▸ **Information provided**
[Start of Attachment]
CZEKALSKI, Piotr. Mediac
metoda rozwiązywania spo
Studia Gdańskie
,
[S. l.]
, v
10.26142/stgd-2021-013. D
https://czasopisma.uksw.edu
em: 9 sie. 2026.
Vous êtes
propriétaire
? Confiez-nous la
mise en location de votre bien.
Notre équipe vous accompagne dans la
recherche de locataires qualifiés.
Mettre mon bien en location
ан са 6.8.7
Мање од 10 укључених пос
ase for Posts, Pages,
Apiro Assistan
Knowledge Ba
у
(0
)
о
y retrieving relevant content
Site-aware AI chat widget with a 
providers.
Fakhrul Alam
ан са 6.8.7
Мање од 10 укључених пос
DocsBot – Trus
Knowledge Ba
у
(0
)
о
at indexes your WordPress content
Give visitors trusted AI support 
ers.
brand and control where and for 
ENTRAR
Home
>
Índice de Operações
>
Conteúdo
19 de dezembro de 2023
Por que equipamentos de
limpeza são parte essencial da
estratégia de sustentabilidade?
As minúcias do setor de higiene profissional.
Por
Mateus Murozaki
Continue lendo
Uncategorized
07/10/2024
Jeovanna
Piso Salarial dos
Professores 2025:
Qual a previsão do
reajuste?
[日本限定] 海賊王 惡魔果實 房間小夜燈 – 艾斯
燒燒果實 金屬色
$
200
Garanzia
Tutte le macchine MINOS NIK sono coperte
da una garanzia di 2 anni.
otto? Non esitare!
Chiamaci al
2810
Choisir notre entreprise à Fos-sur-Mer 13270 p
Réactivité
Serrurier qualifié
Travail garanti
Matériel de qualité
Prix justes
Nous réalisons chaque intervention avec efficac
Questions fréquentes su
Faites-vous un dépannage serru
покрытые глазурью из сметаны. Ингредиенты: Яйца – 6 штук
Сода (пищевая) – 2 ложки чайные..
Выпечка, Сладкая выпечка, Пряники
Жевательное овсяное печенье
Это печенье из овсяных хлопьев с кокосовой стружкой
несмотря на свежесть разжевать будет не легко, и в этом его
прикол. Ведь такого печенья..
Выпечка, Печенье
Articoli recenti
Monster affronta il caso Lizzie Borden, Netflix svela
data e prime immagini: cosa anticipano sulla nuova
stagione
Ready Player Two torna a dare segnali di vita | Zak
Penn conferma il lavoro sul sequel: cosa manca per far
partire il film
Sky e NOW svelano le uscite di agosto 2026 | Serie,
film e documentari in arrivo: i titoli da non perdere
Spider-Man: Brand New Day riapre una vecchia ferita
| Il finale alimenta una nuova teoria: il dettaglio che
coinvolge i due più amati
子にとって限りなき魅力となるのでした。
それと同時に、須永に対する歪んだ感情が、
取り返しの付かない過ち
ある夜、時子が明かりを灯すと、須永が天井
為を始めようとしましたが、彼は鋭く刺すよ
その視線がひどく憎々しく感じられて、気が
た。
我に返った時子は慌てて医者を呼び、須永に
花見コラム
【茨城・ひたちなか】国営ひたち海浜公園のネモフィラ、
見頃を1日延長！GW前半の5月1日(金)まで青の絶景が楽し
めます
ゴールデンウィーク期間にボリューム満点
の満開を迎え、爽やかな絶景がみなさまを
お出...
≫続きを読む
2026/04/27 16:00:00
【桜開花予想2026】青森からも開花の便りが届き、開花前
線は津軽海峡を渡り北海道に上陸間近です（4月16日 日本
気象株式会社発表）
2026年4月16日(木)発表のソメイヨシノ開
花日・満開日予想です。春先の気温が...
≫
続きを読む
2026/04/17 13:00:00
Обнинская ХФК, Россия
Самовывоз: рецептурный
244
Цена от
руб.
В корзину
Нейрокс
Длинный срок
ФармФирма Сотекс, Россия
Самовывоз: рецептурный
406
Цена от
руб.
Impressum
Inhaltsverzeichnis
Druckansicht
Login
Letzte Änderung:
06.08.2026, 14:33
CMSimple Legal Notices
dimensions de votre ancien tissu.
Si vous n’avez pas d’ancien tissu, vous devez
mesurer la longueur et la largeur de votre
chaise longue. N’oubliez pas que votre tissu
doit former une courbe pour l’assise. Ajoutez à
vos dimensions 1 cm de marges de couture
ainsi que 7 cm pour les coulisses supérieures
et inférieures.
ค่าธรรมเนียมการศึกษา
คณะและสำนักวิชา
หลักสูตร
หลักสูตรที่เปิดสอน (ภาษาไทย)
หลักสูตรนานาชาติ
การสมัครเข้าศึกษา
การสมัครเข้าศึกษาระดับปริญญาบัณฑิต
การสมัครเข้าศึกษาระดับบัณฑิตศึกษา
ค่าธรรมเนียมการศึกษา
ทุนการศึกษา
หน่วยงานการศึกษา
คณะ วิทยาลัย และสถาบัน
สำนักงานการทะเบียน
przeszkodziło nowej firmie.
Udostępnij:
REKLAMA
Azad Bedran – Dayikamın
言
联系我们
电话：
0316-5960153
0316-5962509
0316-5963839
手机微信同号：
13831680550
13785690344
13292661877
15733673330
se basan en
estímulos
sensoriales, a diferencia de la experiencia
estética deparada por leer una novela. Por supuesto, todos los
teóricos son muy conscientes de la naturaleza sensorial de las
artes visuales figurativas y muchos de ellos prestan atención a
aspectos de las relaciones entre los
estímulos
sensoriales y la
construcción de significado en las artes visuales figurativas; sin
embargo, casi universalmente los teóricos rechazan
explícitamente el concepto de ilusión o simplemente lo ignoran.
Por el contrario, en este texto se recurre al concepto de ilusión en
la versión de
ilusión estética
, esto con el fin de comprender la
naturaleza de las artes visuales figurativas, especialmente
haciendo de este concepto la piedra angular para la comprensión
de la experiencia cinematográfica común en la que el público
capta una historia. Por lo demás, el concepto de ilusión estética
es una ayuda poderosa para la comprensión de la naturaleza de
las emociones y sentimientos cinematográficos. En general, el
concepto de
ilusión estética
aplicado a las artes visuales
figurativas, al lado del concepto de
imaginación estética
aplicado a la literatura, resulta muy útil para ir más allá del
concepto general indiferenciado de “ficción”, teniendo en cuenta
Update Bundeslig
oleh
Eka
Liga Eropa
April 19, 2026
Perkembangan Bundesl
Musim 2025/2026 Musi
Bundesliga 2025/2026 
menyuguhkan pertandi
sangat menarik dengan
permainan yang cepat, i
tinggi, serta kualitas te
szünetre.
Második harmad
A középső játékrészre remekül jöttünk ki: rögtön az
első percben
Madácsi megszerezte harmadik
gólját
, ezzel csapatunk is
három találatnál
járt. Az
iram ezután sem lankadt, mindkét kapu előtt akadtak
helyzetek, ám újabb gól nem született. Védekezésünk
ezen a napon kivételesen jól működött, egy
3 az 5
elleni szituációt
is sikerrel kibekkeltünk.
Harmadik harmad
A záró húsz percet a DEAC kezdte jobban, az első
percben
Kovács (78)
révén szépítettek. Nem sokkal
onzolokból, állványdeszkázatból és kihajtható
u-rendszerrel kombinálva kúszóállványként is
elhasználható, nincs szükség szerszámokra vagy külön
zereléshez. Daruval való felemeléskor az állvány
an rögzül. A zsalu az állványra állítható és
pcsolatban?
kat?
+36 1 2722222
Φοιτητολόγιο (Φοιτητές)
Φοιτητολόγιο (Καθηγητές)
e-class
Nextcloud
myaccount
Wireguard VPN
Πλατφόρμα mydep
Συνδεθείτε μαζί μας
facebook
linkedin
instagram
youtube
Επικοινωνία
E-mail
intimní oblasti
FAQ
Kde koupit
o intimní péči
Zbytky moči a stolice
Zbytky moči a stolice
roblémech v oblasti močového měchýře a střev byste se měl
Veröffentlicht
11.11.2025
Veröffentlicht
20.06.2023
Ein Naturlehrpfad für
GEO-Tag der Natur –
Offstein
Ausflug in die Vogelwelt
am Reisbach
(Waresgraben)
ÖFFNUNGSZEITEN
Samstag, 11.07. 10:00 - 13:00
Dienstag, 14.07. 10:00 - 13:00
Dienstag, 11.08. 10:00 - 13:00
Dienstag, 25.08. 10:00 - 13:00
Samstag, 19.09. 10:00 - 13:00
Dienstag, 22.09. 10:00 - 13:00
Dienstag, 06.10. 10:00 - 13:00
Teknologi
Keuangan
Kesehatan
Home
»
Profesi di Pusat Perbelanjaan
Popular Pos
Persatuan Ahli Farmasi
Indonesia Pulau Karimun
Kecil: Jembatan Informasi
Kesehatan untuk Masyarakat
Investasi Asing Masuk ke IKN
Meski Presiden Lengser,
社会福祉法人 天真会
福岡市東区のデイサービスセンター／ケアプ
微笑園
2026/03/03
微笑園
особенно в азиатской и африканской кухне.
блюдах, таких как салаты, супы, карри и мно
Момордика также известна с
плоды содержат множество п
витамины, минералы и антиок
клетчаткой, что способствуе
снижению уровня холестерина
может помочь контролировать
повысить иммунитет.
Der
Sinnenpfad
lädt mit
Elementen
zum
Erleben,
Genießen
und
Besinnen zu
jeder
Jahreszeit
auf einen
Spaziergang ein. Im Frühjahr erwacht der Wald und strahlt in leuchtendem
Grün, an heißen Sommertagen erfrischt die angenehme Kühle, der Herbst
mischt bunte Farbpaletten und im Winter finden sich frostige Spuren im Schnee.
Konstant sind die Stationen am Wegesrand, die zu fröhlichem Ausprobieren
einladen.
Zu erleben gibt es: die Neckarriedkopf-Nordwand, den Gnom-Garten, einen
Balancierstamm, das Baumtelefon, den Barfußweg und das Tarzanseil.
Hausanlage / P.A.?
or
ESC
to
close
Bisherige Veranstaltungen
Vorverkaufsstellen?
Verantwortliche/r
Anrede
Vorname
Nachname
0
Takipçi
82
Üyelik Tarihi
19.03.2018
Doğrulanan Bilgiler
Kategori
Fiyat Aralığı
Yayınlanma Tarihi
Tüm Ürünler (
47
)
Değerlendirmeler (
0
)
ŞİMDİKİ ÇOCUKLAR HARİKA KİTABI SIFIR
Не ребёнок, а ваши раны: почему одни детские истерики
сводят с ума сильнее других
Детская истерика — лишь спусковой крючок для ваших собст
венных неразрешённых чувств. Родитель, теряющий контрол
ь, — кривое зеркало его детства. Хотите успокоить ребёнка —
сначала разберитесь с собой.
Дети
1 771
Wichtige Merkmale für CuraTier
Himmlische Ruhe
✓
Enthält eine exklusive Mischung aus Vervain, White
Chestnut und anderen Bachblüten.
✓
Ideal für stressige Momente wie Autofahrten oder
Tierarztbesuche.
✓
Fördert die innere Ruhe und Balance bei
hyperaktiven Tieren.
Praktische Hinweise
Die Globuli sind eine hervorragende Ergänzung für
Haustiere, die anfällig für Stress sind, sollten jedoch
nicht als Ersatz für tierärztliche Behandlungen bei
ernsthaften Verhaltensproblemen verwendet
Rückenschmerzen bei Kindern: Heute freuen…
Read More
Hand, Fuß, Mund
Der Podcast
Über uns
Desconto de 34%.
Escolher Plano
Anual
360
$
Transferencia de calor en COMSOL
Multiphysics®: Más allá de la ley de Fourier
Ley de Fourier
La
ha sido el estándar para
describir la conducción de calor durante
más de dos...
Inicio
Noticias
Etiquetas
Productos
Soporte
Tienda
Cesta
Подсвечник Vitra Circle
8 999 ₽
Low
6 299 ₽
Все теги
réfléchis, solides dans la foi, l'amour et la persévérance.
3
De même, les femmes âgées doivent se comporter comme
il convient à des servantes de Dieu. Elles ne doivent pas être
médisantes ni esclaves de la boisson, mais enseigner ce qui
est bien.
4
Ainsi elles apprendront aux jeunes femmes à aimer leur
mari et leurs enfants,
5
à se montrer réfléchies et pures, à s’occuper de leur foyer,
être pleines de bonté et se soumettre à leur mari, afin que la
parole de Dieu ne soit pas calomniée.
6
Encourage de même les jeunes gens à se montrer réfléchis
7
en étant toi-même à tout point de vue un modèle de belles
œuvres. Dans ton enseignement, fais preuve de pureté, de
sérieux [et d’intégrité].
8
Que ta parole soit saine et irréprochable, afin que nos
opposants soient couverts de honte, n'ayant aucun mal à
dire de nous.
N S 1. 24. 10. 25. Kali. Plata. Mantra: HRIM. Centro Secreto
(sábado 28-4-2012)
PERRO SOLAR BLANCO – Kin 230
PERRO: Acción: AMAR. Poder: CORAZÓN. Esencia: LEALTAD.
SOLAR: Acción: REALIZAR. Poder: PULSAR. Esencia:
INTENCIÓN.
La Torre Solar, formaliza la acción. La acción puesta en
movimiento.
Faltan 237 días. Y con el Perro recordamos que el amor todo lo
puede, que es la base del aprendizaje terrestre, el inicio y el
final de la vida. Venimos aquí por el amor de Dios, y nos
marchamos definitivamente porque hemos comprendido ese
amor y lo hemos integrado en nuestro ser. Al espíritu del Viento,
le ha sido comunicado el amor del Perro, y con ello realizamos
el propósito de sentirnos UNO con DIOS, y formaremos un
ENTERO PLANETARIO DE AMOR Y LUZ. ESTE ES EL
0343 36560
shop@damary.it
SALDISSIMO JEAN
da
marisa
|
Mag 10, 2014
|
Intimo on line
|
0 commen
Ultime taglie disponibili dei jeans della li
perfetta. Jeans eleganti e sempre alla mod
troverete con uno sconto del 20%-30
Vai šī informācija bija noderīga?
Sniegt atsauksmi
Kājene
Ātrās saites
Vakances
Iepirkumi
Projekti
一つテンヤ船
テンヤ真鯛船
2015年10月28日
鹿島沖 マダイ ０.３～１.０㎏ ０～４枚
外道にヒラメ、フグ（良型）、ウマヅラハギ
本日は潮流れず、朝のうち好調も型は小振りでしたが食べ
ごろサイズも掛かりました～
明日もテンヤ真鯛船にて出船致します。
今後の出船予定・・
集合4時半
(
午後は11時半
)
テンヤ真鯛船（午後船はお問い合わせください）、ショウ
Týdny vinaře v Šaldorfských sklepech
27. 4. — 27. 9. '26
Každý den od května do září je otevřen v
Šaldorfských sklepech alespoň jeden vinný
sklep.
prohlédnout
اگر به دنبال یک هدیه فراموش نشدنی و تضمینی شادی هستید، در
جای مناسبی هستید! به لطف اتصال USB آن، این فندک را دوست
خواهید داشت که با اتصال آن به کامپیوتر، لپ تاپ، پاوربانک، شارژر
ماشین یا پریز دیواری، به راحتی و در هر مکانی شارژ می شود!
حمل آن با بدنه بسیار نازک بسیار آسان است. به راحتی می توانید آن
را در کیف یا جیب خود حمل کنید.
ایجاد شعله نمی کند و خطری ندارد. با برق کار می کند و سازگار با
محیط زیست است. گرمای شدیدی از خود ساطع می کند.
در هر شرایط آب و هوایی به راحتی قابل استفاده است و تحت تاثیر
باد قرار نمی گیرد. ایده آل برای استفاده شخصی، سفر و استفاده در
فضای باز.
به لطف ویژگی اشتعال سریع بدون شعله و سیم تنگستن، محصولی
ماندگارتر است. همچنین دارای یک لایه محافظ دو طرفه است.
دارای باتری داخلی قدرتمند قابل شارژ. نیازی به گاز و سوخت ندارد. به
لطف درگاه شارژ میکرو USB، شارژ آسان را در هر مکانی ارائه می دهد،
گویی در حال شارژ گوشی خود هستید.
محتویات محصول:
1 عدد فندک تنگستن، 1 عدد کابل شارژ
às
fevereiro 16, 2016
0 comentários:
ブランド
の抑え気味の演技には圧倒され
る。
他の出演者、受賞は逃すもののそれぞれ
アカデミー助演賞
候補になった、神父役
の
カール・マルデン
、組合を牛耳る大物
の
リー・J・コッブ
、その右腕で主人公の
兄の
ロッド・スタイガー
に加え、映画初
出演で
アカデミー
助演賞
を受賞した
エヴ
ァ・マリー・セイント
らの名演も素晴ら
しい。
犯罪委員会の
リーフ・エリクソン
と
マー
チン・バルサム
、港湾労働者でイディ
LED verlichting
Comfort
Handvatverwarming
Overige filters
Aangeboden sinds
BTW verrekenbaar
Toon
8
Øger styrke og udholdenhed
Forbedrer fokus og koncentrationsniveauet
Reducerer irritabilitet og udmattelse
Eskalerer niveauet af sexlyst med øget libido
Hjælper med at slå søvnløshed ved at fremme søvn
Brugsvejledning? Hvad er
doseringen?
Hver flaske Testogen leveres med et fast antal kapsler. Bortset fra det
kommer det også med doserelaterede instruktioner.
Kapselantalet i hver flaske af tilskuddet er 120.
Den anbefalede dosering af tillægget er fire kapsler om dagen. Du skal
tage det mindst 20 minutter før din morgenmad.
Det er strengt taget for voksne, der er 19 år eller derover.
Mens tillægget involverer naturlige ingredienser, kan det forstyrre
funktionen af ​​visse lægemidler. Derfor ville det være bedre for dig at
[End of Attachment]
▸ **Exercise instructions**
Please copy only these lines, exactly: the first line of the records through the line containing "Travail garanti", ends included.

▸ **Output for this task**
CZEKALSKI, Piotr. Mediac
metoda rozwiązywania spo
Studia Gdańskie
,
[S. l.]
, v
10.26142/stgd-2021-013. D
https://czasopisma.uksw.edu
em: 9 sie. 2026.
Vous êtes
propriétaire
? Confiez-nous la
mise en location de votre bien.
Notre équipe vous accompagne dans la
recherche de locataires qualifiés.
Mettre mon bien en location
ан са 6.8.7
Мање од 10 укључених пос
ase for Posts, Pages,
Apiro Assistan
Knowledge Ba
у
(0
)
о
y retrieving relevant content
Site-aware AI chat widget with a 
providers.
Fakhrul Alam
ан са 6.8.7
Мање од 10 укључених пос
DocsBot – Trus
Knowledge Ba
у
(0
)
о
at indexes your WordPress content
Give visitors trusted AI support 
ers.
brand and control where and for 
ENTRAR
Home
>
Índice de Operações
>
Conteúdo
19 de dezembro de 2023
Por que equipamentos de
limpeza são parte essencial da
estratégia de sustentabilidade?
As minúcias do setor de higiene profissional.
Por
Mateus Murozaki
Continue lendo
Uncategorized
07/10/2024
Jeovanna
Piso Salarial dos
Professores 2025:
Qual a previsão do
reajuste?
[日本限定] 海賊王 惡魔果實 房間小夜燈 – 艾斯
燒燒果實 金屬色
$
200
Garanzia
Tutte le macchine MINOS NIK sono coperte
da una garanzia di 2 anni.
otto? Non esitare!
Chiamaci al
2810
Choisir notre entreprise à Fos-sur-Mer 13270 p
Réactivité
Serrurier qualifié
Travail garanti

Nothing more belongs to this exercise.